Netflix Stops Issuing API Keys To New Developers, Effectively Ending Its Developer Program

Netflix just used the quiet Friday afternoon to announce that it is effectively ending its public developer program. Netflix will stop issuing API keys immediately and will not accept new API affiliates. The company will no longer offer a test environment for developer and its developer portal is already set to be read-only. Netflix’s OData catalog, which was never updated all that regularly in the first place, will be retired a month from now on April 8.

The only good news for developers here is that applications that are currently actively calling the API will remain active, so services like instantwatcher.com, Goodfilms and CanIStream.itm which all either use data from Netflix or offer integration with the service, will likely remain online for the time being. Netflix did not say for how long it plans to support its current public API.

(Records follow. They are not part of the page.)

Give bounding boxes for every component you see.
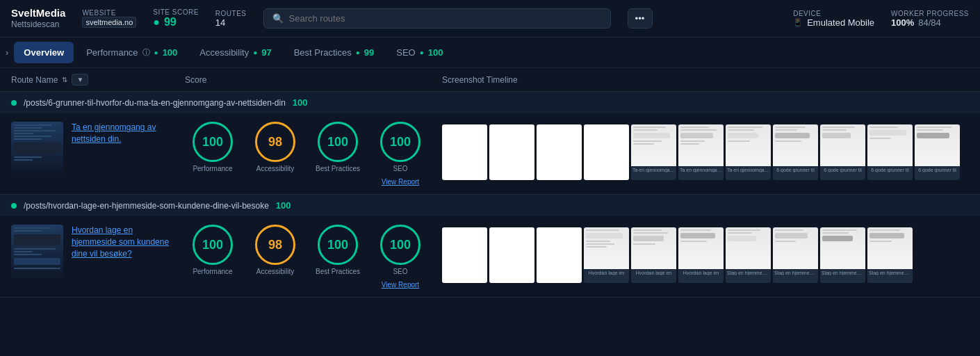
website-badge: sveltmedia.no — [82, 17, 136, 28]
route-score-2: 100 — [276, 200, 291, 211]
sort-icon: ⇅ — [62, 76, 67, 83]
routes-meta: ROUTES 14 — [215, 10, 247, 28]
scores-area-2: 100 Performance 98 Accessibility 100 Bes… — [185, 225, 442, 289]
website-label: WEBSITE — [82, 9, 136, 17]
site-score-number: 99 — [164, 16, 177, 29]
tab-dot-2: ● — [253, 49, 257, 56]
score-best-practices-1: 100 Best Practices — [310, 122, 366, 172]
score-seo-1: 100 SEO View Report — [373, 122, 428, 186]
scores-area-1: 100 Performance 98 Accessibility 100 Bes… — [185, 122, 442, 186]
thumb2-empty-3 — [537, 227, 582, 283]
device-value: 📱 Emulated Mobile — [793, 17, 874, 28]
website-value: sveltmedia.no — [82, 17, 136, 28]
route-preview-2 — [11, 225, 63, 280]
site-score-label: SITE SCORE — [153, 8, 199, 16]
timeline-2: Hvordan lage en Hvordan lage en Hvordan … — [442, 225, 969, 283]
search-icon: 🔍 — [272, 13, 284, 24]
thumb2-4: Slag en hjemmeside — [726, 227, 771, 283]
thumb-empty-2 — [489, 124, 534, 180]
routes-label: ROUTES — [215, 10, 247, 17]
route-header-1: /posts/6-grunner-til-hvorfor-du-ma-ta-en… — [0, 92, 980, 113]
tab-performance[interactable]: Performance ⓘ ● 100 — [76, 42, 187, 63]
tab-dot-3: ● — [356, 49, 360, 56]
view-report-2[interactable]: View Report — [382, 281, 419, 289]
nav-chevron-icon[interactable]: › — [6, 47, 8, 58]
score-best-practices-2: 100 Best Practices — [310, 225, 366, 275]
thumb-2: Ta en gjennomgang av — [678, 124, 724, 180]
seo-circle-2: 100 — [380, 225, 420, 265]
thumb2-1: Hvordan lage en — [584, 227, 629, 283]
route-content-1: Ta en gjennomgang av nettsiden din. 100 … — [0, 113, 980, 194]
thumb2-empty-1 — [442, 227, 487, 283]
thumb-empty-4 — [584, 124, 629, 180]
route-path-2: /posts/hvordan-lage-en-hjemmeside-som-ku… — [24, 201, 269, 211]
thumb2-5: Slag en hjemmeside — [773, 227, 818, 283]
table-header: Route Name ⇅ ▼ Score Screenshot Timeline — [0, 68, 980, 92]
top-meta: WEBSITE sveltmedia.no SITE SCORE ● 99 RO… — [82, 8, 246, 29]
route-link-2[interactable]: Hvordan lage en hjemmeside som kundene d… — [72, 225, 169, 259]
route-header-2: /posts/hvordan-lage-en-hjemmeside-som-ku… — [0, 195, 980, 216]
thumb2-3: Hvordan lage en — [678, 227, 724, 283]
route-content-2: Hvordan lage en hjemmeside som kundene d… — [0, 216, 980, 297]
route-section-2: /posts/hvordan-lage-en-hjemmeside-som-ku… — [0, 195, 980, 298]
thumb-empty-1 — [442, 124, 487, 180]
worker-meta: WORKER PROGRESS 100% 84/84 — [891, 10, 969, 28]
route-link-1[interactable]: Ta en gjennomgang av nettsiden din. — [72, 122, 156, 144]
route-score-1: 100 — [293, 97, 308, 108]
score-performance-1: 100 Performance — [185, 122, 240, 172]
tab-seo[interactable]: SEO ● 100 — [386, 42, 452, 63]
brand-name: SveltMedia — [11, 7, 65, 19]
tab-dot-4: ● — [420, 49, 424, 56]
website-meta: WEBSITE sveltmedia.no — [82, 9, 136, 28]
brand-subtitle: Nettsidescan — [11, 19, 65, 29]
device-meta: DEVICE 📱 Emulated Mobile — [793, 10, 874, 28]
score-performance-2: 100 Performance — [185, 225, 240, 275]
performance-circle-2: 100 — [193, 225, 233, 265]
accessibility-circle-1: 98 — [255, 122, 295, 162]
tab-accessibility[interactable]: Accessibility ● 97 — [190, 42, 281, 63]
col-score-header: Score — [185, 75, 442, 85]
site-score-value: ● 99 — [153, 16, 199, 29]
device-icon: 📱 — [793, 18, 803, 27]
search-input[interactable] — [289, 13, 602, 24]
route-score-dot — [11, 100, 17, 106]
thumb-empty-3 — [537, 124, 582, 180]
top-bar: SveltMedia Nettsidescan WEBSITE sveltmed… — [0, 0, 980, 38]
site-score-meta: SITE SCORE ● 99 — [153, 8, 199, 29]
thumb2-7: Slag en hjemmeside — [867, 227, 913, 283]
accessibility-circle-2: 98 — [255, 225, 295, 265]
thumb-5: 6 gode grunner til — [820, 124, 865, 180]
thumb2-2: Hvordan lage en — [631, 227, 676, 283]
score-seo-2: 100 SEO View Report — [373, 225, 428, 289]
best-practices-circle-1: 100 — [318, 122, 358, 162]
thumb-3: Ta en gjennomgang av — [726, 124, 771, 180]
route-path-1: /posts/6-grunner-til-hvorfor-du-ma-ta-en… — [24, 98, 286, 108]
tab-overview[interactable]: Overview — [14, 42, 74, 63]
route-score-dot-2 — [11, 203, 17, 209]
route-section-1: /posts/6-grunner-til-hvorfor-du-ma-ta-en… — [0, 92, 980, 195]
nav-tabs: › Overview Performance ⓘ ● 100 Accessibi… — [0, 38, 980, 68]
seo-circle-1: 100 — [380, 122, 420, 162]
route-link-area-1: Ta en gjennomgang av nettsiden din. — [63, 122, 185, 145]
thumb-1: Ta en gjennomgang av — [631, 124, 676, 180]
search-box[interactable]: 🔍 — [263, 8, 611, 29]
col-route-header: Route Name ⇅ ▼ — [11, 74, 185, 86]
routes-value: 14 — [215, 17, 247, 28]
thumb-7: 6 gode grunner til — [915, 124, 960, 180]
timeline-1: Ta en gjennomgang av Ta en gjennomgang a… — [442, 122, 969, 180]
device-label: DEVICE — [793, 10, 874, 17]
thumb2-empty-2 — [489, 227, 534, 283]
info-icon: ⓘ — [142, 47, 150, 58]
top-right: DEVICE 📱 Emulated Mobile WORKER PROGRESS… — [793, 10, 969, 28]
route-link-area-2: Hvordan lage en hjemmeside som kundene d… — [63, 225, 185, 259]
more-options-button[interactable]: ••• — [628, 8, 653, 29]
best-practices-circle-2: 100 — [318, 225, 358, 265]
thumb2-6: Slag en hjemmeside — [820, 227, 865, 283]
view-report-1[interactable]: View Report — [382, 178, 419, 186]
tab-best-practices[interactable]: Best Practices ● 99 — [284, 42, 384, 63]
thumb-6: 6 gode grunner til — [867, 124, 913, 180]
sort-button[interactable]: ▼ — [72, 74, 88, 86]
score-accessibility-2: 98 Accessibility — [247, 225, 303, 275]
col-timeline-header: Screenshot Timeline — [442, 75, 969, 85]
brand: SveltMedia Nettsidescan — [11, 7, 65, 29]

The company says these ‘changes,’ as the company calls them, “are designed to allow us to focus our API efforts on supporting the products and features used most by our members.” Its API program, Netflix argues, has “shifted over the past few years” and is now more about supporting all of the devices that are used by its 33 million members to stream shows and movies.

Here is a list of all the changes the company announced today:

We will no longer issue new public API developer keys. All existing keys that are actively calling the API will remain active.

We will no longer accept new API affiliates. There will be no impact to existing and active affiliates.

We will no longer offer test environments. The test tools have been unavailable for a while and we won’t bring them back.

We will set the forums in the developer portal to read-only. We encourage developers to continue their conversations at StackOverflow with the tag “netflixapi”. The existing forum posts will remain on the site for now in the form of an archive.

We will retire the OData catalog, effective on April 8, 2013.